Within the virtual world of extremist Internet propaganda, Abu Omar Al-Baghdadi is leader of the Islamic State of Iraq, an umbrella organisation for al-Qaeda affiliated insurgent groups fighting US and Iraqi forces.
But for American commanders he’s a confidence trick, a straw man invented to put an Iraqi face on a terrorist group led by foreigners who infiltrated Iraq to sow chaos and undermine the US-backed government.
“We have seen no pictures of him. We don’t have irrefutable evidence that he actually exists, but we don’t discount that there may be a man named Omar al-Baghdadi,” a US military intelligence officer told reporters last month.
“It is clear that if he does exist he has little influence within the al-Qaeda hierarchy and that he is not responsible for all the things claimed in his name. This guy is a figurehead,” he said on condition of anonymity.
Abu Omar’s story began in October 2006, when Al-Qaeda announced in an Internet statement the founding of the so-called Islamic State of Iraq, a virtual caliphate which was supposed to unite Sunni insurgent factions.
On the model of Afghanistan’s former Taliban regime, the group would be led by an Amir al-Muminin or “Commander of the Faithful”.

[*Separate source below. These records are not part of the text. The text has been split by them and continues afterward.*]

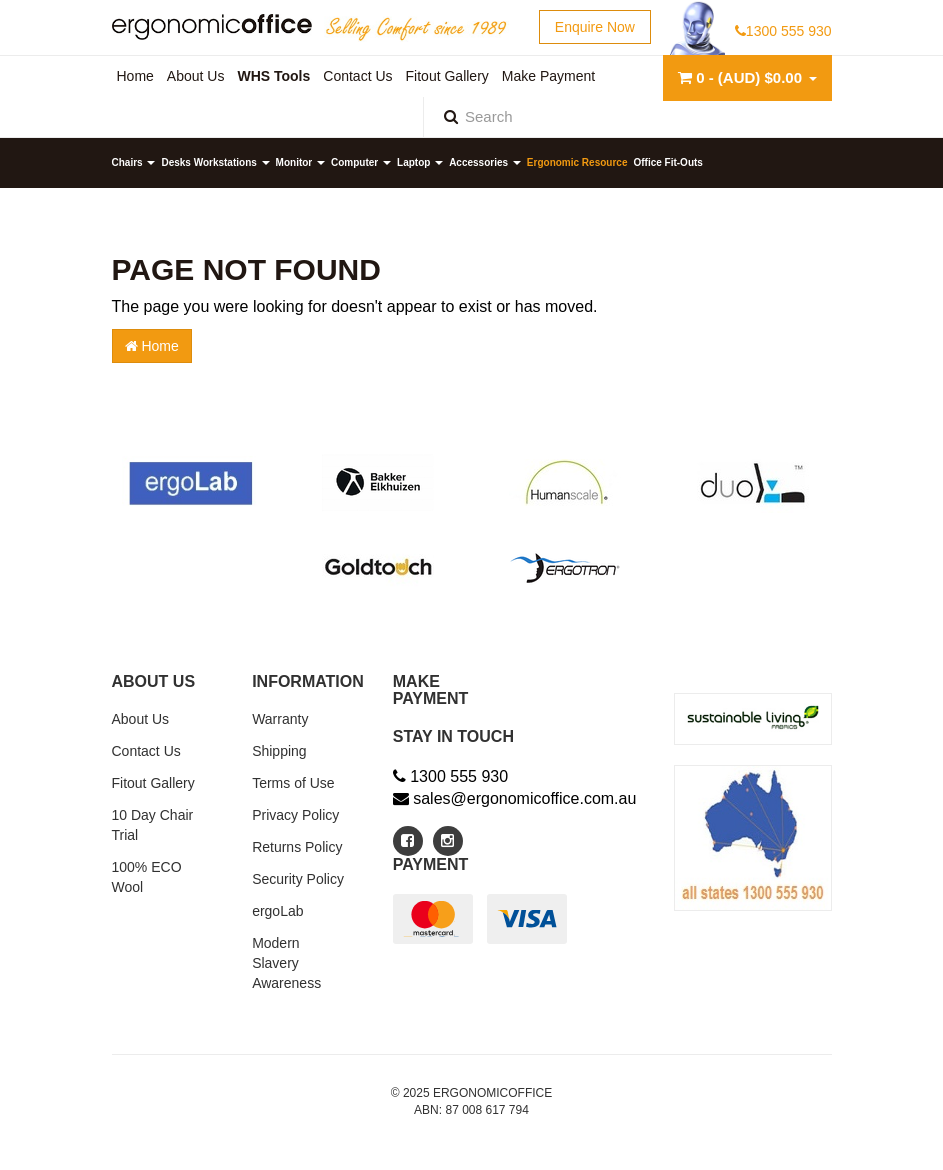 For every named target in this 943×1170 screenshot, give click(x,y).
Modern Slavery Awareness (286, 963)
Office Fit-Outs (667, 162)
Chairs (134, 162)
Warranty (280, 719)
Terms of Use (293, 783)
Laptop (420, 162)
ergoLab (277, 911)
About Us (141, 719)
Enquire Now (595, 27)
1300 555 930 (783, 31)
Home (152, 346)
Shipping (279, 751)
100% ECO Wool (147, 877)
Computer (361, 162)
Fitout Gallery (153, 783)
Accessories (485, 162)
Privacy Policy (295, 815)
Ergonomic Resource (577, 162)
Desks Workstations (215, 162)
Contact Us (146, 751)
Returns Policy (297, 847)
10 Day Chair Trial (153, 825)
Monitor (300, 162)
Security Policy (298, 879) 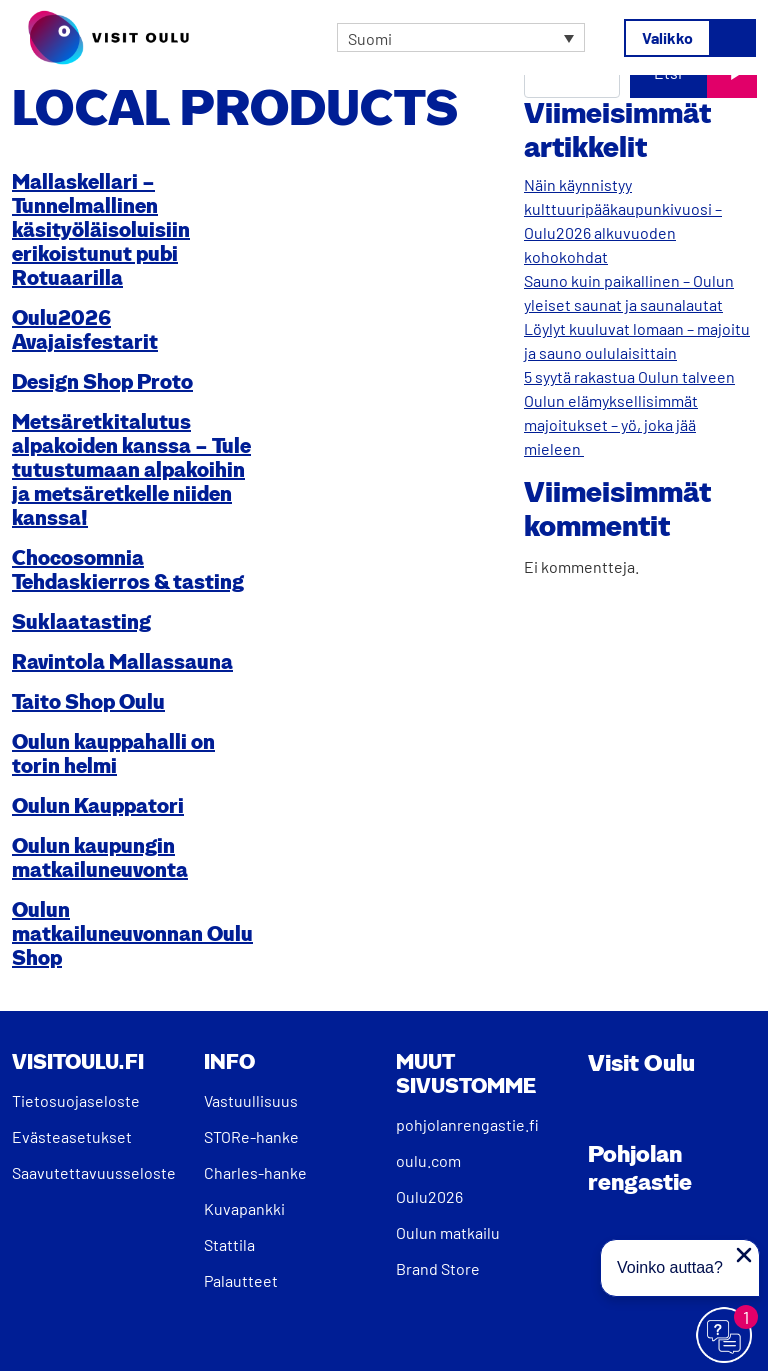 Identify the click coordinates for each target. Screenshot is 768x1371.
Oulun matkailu (448, 1232)
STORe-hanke (251, 1136)
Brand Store (438, 1268)
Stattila (229, 1244)
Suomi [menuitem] (370, 37)
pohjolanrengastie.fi (467, 1124)
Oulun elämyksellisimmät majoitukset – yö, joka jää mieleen (611, 424)
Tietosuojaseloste (76, 1100)
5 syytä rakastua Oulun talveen (629, 376)
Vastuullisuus (251, 1100)
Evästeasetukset (72, 1136)
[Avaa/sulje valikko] (690, 38)
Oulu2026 (429, 1196)
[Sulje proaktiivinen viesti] (744, 1255)
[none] (461, 38)
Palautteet (241, 1280)
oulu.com (428, 1160)
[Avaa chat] (725, 1336)
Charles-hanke (255, 1172)
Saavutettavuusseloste (94, 1172)
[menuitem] (461, 38)
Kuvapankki (244, 1208) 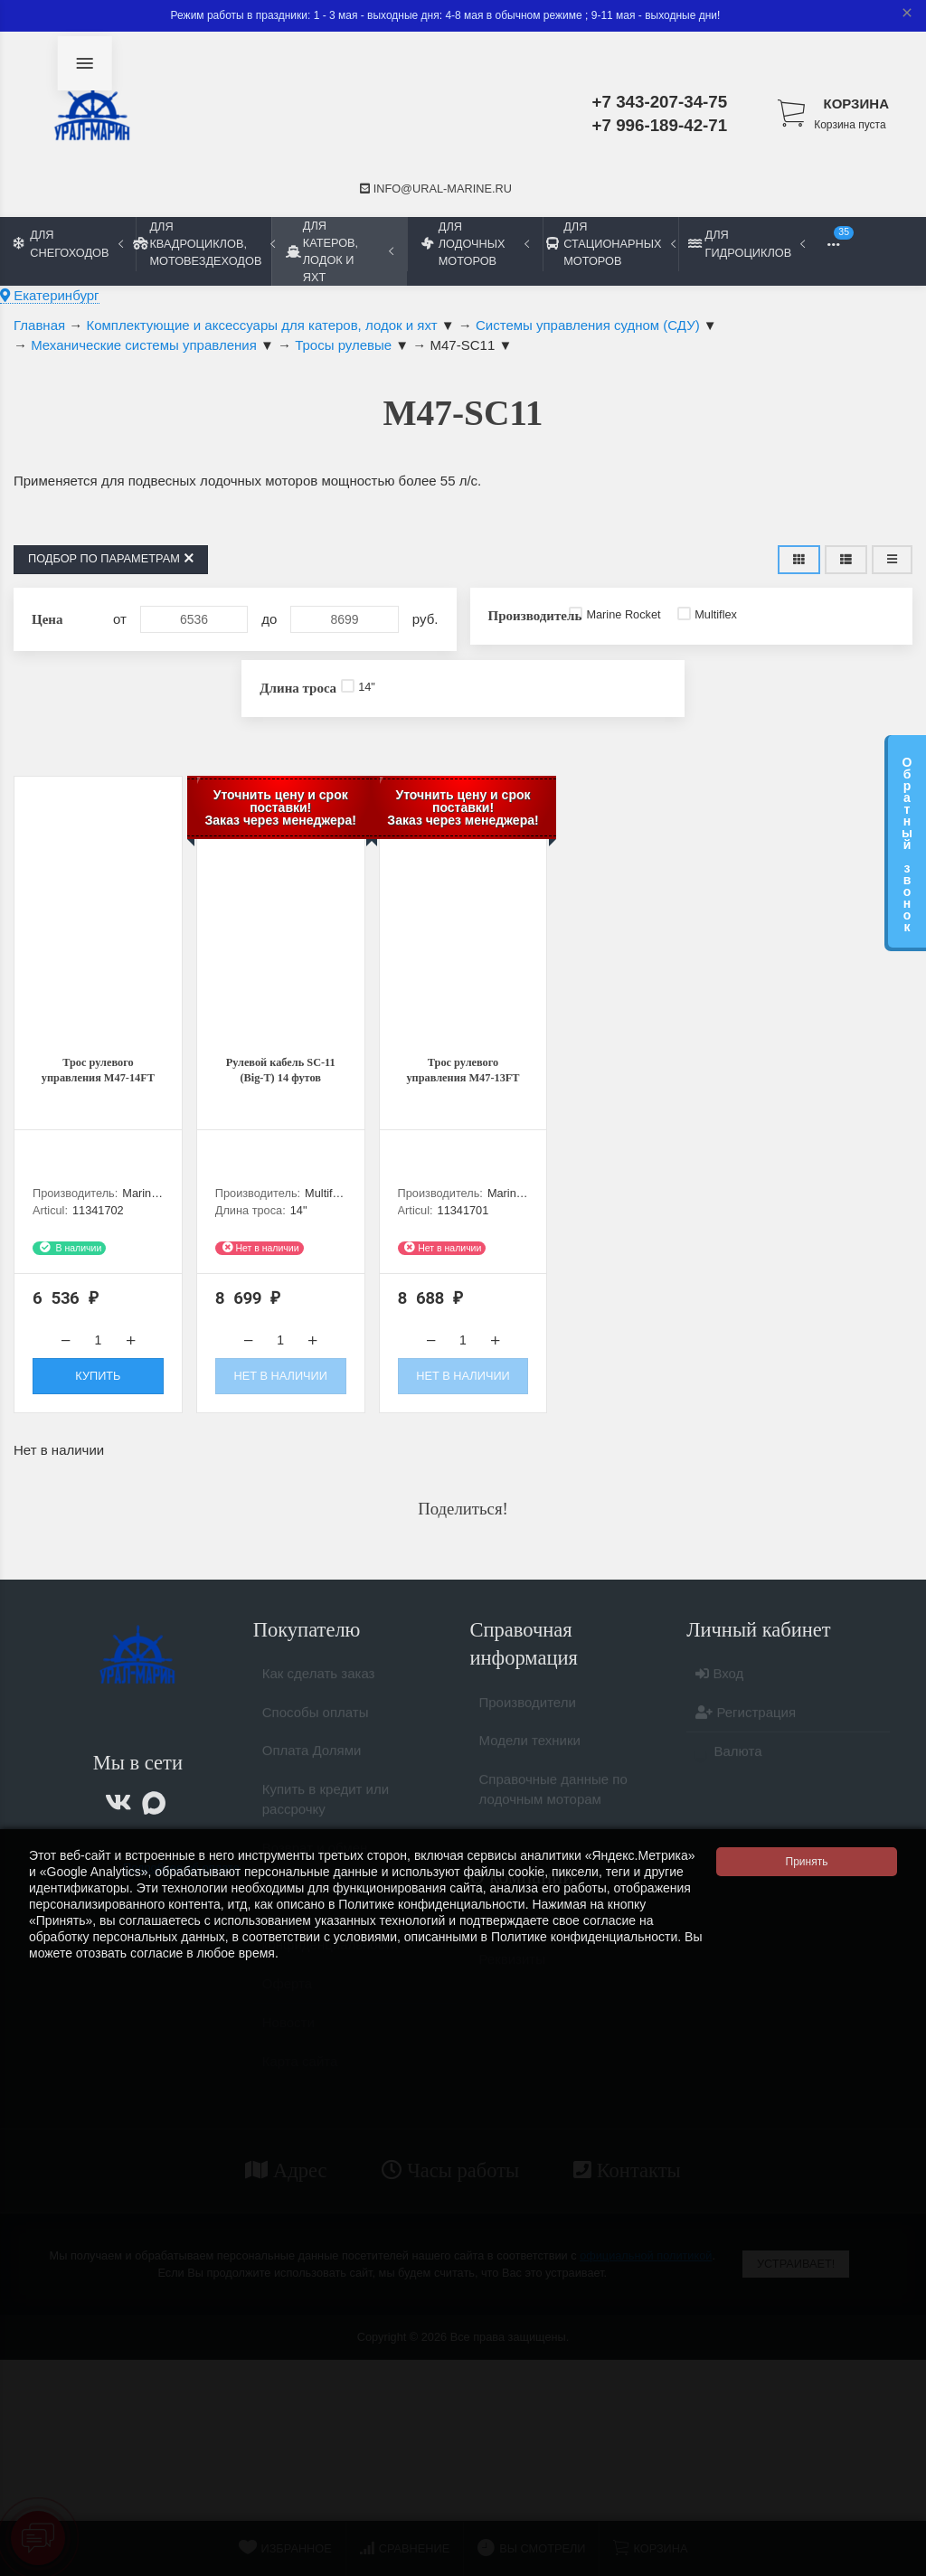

In May 2007, Iraqi officials declared that Abu Omar had been killed, but their US allies soon stole their thunder, revealing that the dead man was only the Islamic State’s “information minister”, Muharib Abdelatif al-Juburi.
Two months later the Americans took another swipe at the Abu Omar legend, when US military spokesman General Kevin Bergner announced that this “fictional character” did not exist except as an al-Qaeda propaganda tool.
This new theory was based on an interrogation of a captive Iraqi al-Qaeda member, Khaled al-Mashhadani, who allegedly served as an intermediary between the movement’s Iraqi affiliate and its global figurehead, Osama bin Laden.
Mashhadani had been arrested on July 4 and had revealed to his US captors that the Islamic State was nothing more than a story invented to mask the identity of the group’s real — foreign — leaders, Bergner said. Abu Omar’s voice on recorded statements boasting of al-Qaeda’s violent operations in Iraq had been played by an Iraqi actor, Abdullah al-Naima, the American spokesman said.
For US commanders, the real leader of al-Qaeda in Iraq is one Abu Hamza al-Muhajir - better known as Abu Ayyub al-Masri or “Ayyub’s Father the Egyptian” — who is “minister of war” in the so-called ‘caliphate’.
Reportedly an expert bomb maker, the Egyptian militant was named leader of al-Qaeda in Iraq in June 2006 following the death of his better-known Jordanian predecessor Abu Musab al-Zarqawi in an American air strike.